Conventional Corruption

Every time I hear Americans compaining about the UN, about how inefficient or corrupt it is, how it threatens “national sovereignty”, I wonder how much they actually know about the UN. Probably 1%, if that, of its activities have any sort of public face in the US, while all over the world the UN chugs away in relative obscurity. Who is going to do all this stuff if not the UN, I ask its critics, and then sit back while the level of their ignorance becomes clearer and clearer.

Granted, the UN has its problems: some important issues are vastly underfunded or overbureaucratized, some initiatives take way too much time and energy to satisfy the interests of limited parties on isues that don’t, ultimately, matter much. The Security Council has become a travesty, maintaining a severe power imbalance to the benefit of a handful of countries. This post isn’t meant as a defense of the UN, but rather by way of introduction to one of the many things the UN does do, and does fairly well, out of sight and mind of the American public.

What I’m speaking about is the ongoing effort to draft a Convention on Corruption. I have sort of an “inside track” on the negotiations, as my partner has been working at the talks, writing reports for the European Commission’s offices in Belgium, which explains why I even know about this, as a Google search doesn’t turn up a single American media reference to this important event, proceedings of which are just wrapping up pending the release of the final Convention in December.

The most important advances so far seem to be standardizing relations between criminal jurisdictions in different countries. While many countries have traditionally preferred individually-negotiated extradition treaties (the US has 110), the Convention would call for a regularized agreement for countries to aid other countries in their investigations and execution of justice even when the two countries disagree on their definitions of the particular crime. That is, if something is illegal in Mexico but not in the US, US authorities would still assist Mexican authorities in prosecuting criminals who may have fled to the US. While this scares me a little in terms of “ordinary” criminality (for instance, I admire the position France and some other nations have taken, refusing to extradite accused criminals to the US in cases where they would face the death penalty), in relation to corruption it is essential, as all too many corrupt officials flee the country and enjoy relative immunity from prosecution under the current system–often taking with them huge amounts of illicitly-gained money and leaving behind economies struggling to deal with the effects of such a massive withdrawal of funds.

As a corollary to this, the new Convention would mandate the return of funds involved in embezzlement, bribery, and fraud to their country of origin, helping especially developing and transitional economies to recover from the often massive hits their economies can take from even a single well-placed, corrupt official.
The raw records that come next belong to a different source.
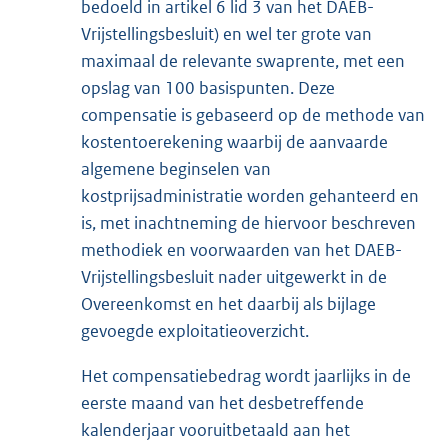
bedoeld in artikel 6 lid 3 van het DAEB-
Vrijstellingsbesluit) en wel ter grote van
maximaal de relevante swaprente, met een
opslag van 100 basispunten. Deze
compensatie is gebaseerd op de methode van
kostentoerekening waarbij de aanvaarde
algemene beginselen van
kostprijsadministratie worden gehanteerd en
is, met inachtneming de hiervoor beschreven
methodiek en voorwaarden van het DAEB-
Vrijstellingsbesluit nader uitgewerkt in de
Overeenkomst en het daarbij als bijlage
gevoegde exploitatieoverzicht.
Het compensatiebedrag wordt jaarlijks in de
eerste maand van het desbetreffende
kalenderjaar vooruitbetaald aan het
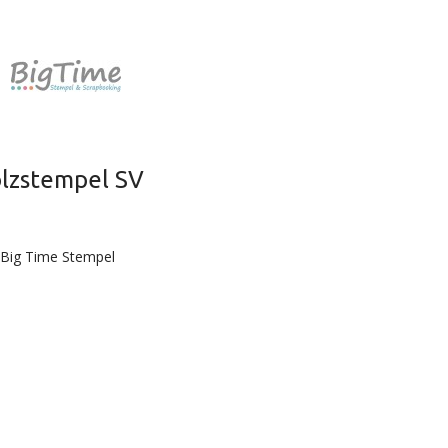
lzstempel SV
 Big Time Stempel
Of course, as you would expect, the US is holding up the game. At issue is the relation of political parties to government. As you might expect, the US has been fighting tooth and nail — and will probably refuse to ratify the final Convention — to prevent any sort of interference with corruption within political parties. Article 10 requires member states to control both conflicts of interests and funding of political party through “illegal and corrupt practices”:

1. Each State Party shall adopt, maintain and strengthen measures and regulations concerning the funding of political parties. Such measures and regulations shall serve:

(a) To prevent conflicts of interest;
(b) To preserve the integrity of democratic political structures and processes;
(c) To proscribe the use of funds acquired through illegal and corrupt
practices to finance political parties; and
(d) To incorporate the concept of transparency into funding of political
parties by requiring declaration of donations exceeding a specified limit.

2. Each State Party shall take measures to avoid as far as possible conflicts
of interest owing to simultaneous holding of elective office and responsibilities in
the private sector.

Since a great majority of our current administration’s highest-placed people (although corruption is obviously not limited to the current administration) have made a career of reaping the benefits of “simultaneous holding of elective office and responsibilities in the private sector”, and since “illegal and corrupt” fundraising practices have been raised to an art by our Democratic and Republican leaderships, you can see where the current administration would be especially reluctant to endorse such a position. My partner actually heard the US delegate tell the assembly that the US has no interest in this clause because “We don’t have political parties in the US”. She puts it this way: “Their argument is that in America money is allowed to follow good ideas…in other words, political corruption is allowed.”

Yay, us.

No comments yet to Conventional Corruption

  • Anonymous

    I always tell my friends from abroad that in the US we don’t call it corruption, we call it “lobbying”!

  • Anonymous

    Ha! That’s pretty good–and gets to the heart of something I’ve been trying to think through. See, I live in Las Vegas, which has obviously seen its share of corruption in its day. The thing is, as corrupt and interbred as our corporate/government alliance is these days, everybody thinks of Vegas, even those who live here, as having “cleaned up” since the corrupt days of the ’50s-’70s. As if the rise of corporate rule in the casinos, in replacing the former mob bosses and getting rid of the “skim”, had driven out corruption.

    Of course, these corporations have their own “skim”, sending their money to overseas corporate headquarters to be laundered, just like every other major corporation. And I’m sure there’s not a major politician in the state of NV who isn’t owned by one or more corporate interests. But we just don’t think of it as “corruption” in the same way we look back at the Syndicate dealings of the good/bad old days.